“’No!’ That’s my new philosophy.”
-Sally in You’re A Good Man, Charlie Brown
Three weeks ago, I went out to the living room where my flatmate was working away on a big assignment, and said, “I don’t wanna anything.”
She said, “Maybe you don’t want to one thing.”
“I don’t want to finish an Uproar post.”
“Maybe you should find a quote that says, ‘I don’t want to,’ and then you can write, ‘I agree.’”
We laughed about that. Then we laughed about different quotes, and looked up songs, and ended up listening to You’re A Good Man Charlie Brown. Then we reminded the cat that there are a lot of good reasons not to chew on power cords. Then I washed some dishes. And I realized, I wanted to do all of those things. I wanted to go for a walk (though sometimes it’s hard to get started), I wanted to wonder through You’re A Good Man Charlie Brown again. I want to talk with you. I want to keep working on my book, keep teaching, keep finding ways to help.

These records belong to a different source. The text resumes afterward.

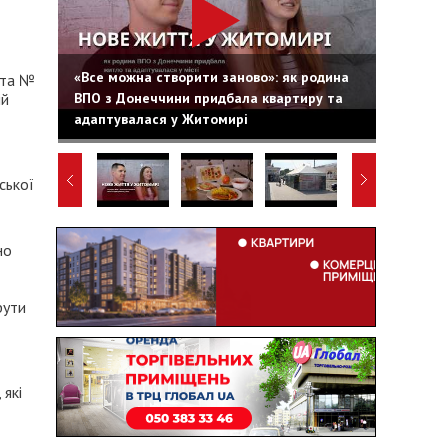
«Все можна створити заново»: як родина
 та №
ВПО з Донеччини придбала квартиру та
ій
адаптувалася у Житомирі
ської
но
рути
які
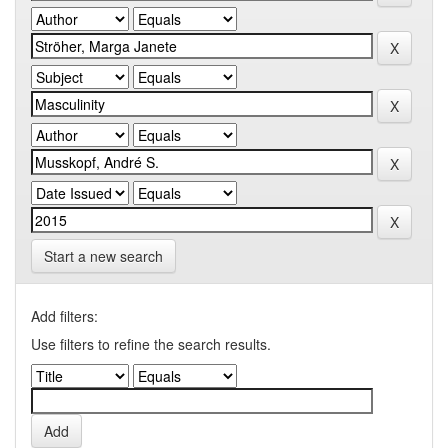
Start a new search
Add filters:
Use filters to refine the search results.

I want to lots of things: I just didn’t want to one thing, or more specifically, I didn’t want to one thing the way I thought it had to be done. As a teacher, I saw a lot of young people who didn’t want to write the paper. I also saw a lot of students who judged themselves by their productivity (like I do, and am learning to stop doing), and I started to hear in their no an insistence that there had to be another way to write. To learn. To be.
I hear a lot about powering through. I hear less about abandoning the paths that don’t work. And I think sometimes it’s the no, the refusal, that makes space for a new choice. No. That’s a good philosophy.